Provided records ▸
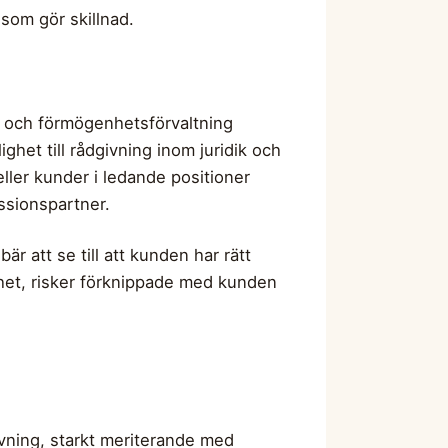
 som gör skillnad.
 och förmögenhetsförvaltning
het till rådgivning inom juridik och
eller kunder i ledande positioner
ssionspartner.
r att se till att kunden har rätt
jdhet, risker förknippade med kunden
ivning, starkt meriterande med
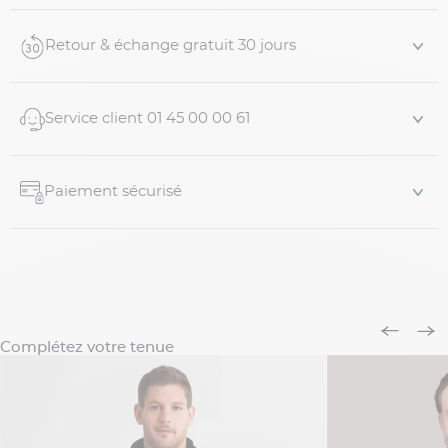
2 poches extétieures
Intérieure matelassée
Retour & échange gratuit 30 jours
2 PocheS intérieures zippées
Taille réglable avec corde de serrage
Coupe classique
Service client 01 45 00 00 61
Composition :
100% laine vierge
Taille et coupe :
Notre...
Paiement sécurisé
Complétez votre tenue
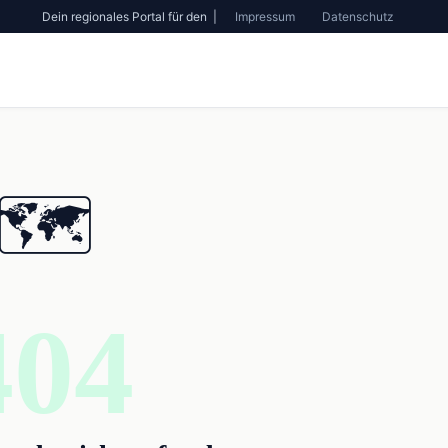
Dein regionales Portal für den |
Impressum
Datenschutz
🗺️
404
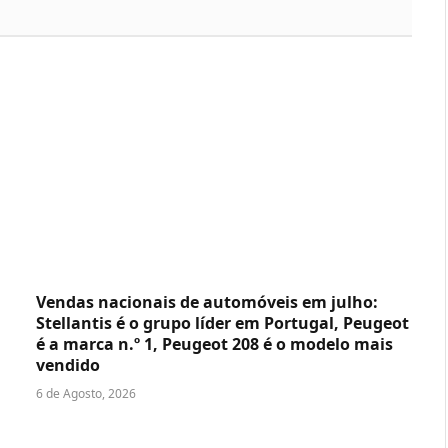
Vendas nacionais de automóveis em julho:
Stellantis é o grupo líder em Portugal, Peugeot
é a marca n.º 1, Peugeot 208 é o modelo mais
vendido
6 de Agosto, 2026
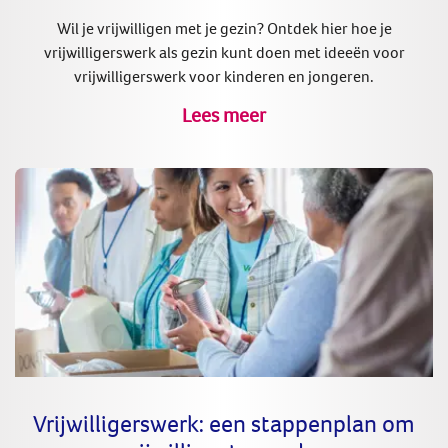
Wil je vrijwilligen met je gezin? Ontdek hier hoe je
vrijwilligerswerk als gezin kunt doen met ideeën voor
vrijwilligerswerk voor kinderen en jongeren.
Lees meer
Vrijwilligerswerk: een stappenplan om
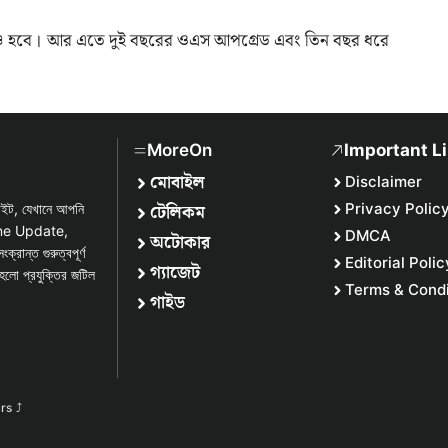
সহ লঞ্চ হবে। আর এতে দুই বছরের ওএস আপগ্রেড এবং তিন বছর ধরে
MoreOn
Important L
মোবাইল
Disclaimer
টেলিকম
Privacy Polic
সাইট, যেখানে আপনি
one Update,
DMCA
অটোকার
্ত গুরুত্বপূর্ণ
Editorial Polic
গ্যাজেট
হলো প্রযুক্তির জটিল
Terms & Condi
গাইড
urs
⤴︎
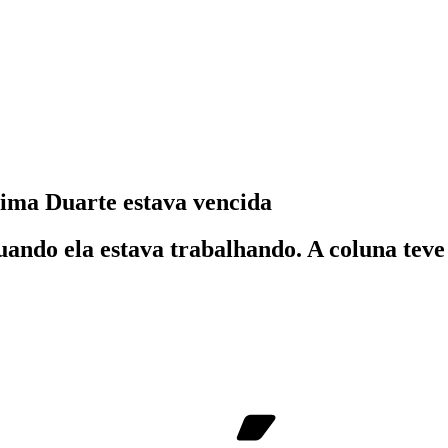
ima Duarte estava vencida
ando ela estava trabalhando. A coluna teve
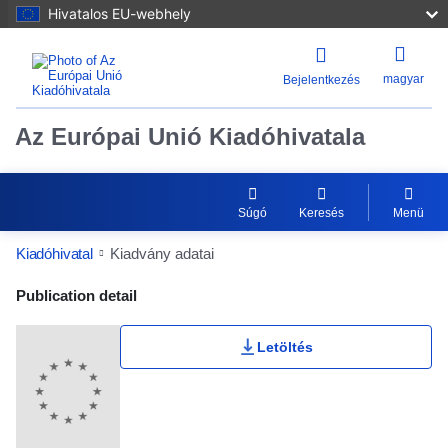
Hivatalos EU-webhely
magyar
Bejelentkezés
Az Európai Unió Kiadóhivatala
Súgó
Keresés
Menü
Kiadóhivatal
Kiadvány adatai
Publication Detail Actions Portlet
Publication detail
Letöltés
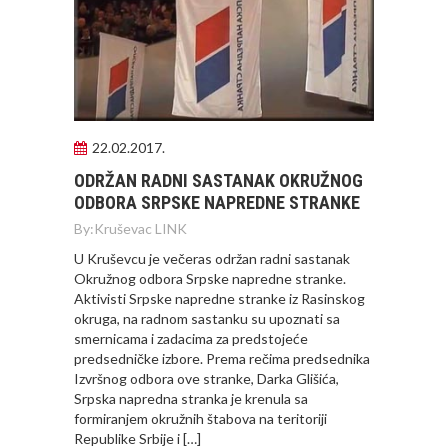
22.02.2017.
ODRŽAN RADNI SASTANAK OKRUŽNOG
ODBORA SRPSKE NAPREDNE STRANKE
By:
Kruševac LINK
U Kruševcu je večeras održan radni sastanak
Okružnog odbora Srpske napredne stranke.
Aktivisti Srpske napredne stranke iz Rasinskog
okruga, na radnom sastanku su upoznati sa
smernicama i zadacima za predstojeće
predsedničke izbore. Prema rečima predsednika
Izvršnog odbora ove stranke, Darka Glišića,
Srpska napredna stranka je krenula sa
formiranjem okružnih štabova na teritoriji
Republike Srbije i […]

Work task ▸ Reproduce the data above line for line, from its first line through the line containing "2 poches extétieures", both ends included, with the pictures omitted and nothing more.

Response below ▸
 som gör skillnad.
 och förmögenhetsförvaltning
het till rådgivning inom juridik och
eller kunder i ledande positioner
ssionspartner.
r att se till att kunden har rätt
jdhet, risker förknippade med kunden
ivning, starkt meriterande med
2 poches extétieures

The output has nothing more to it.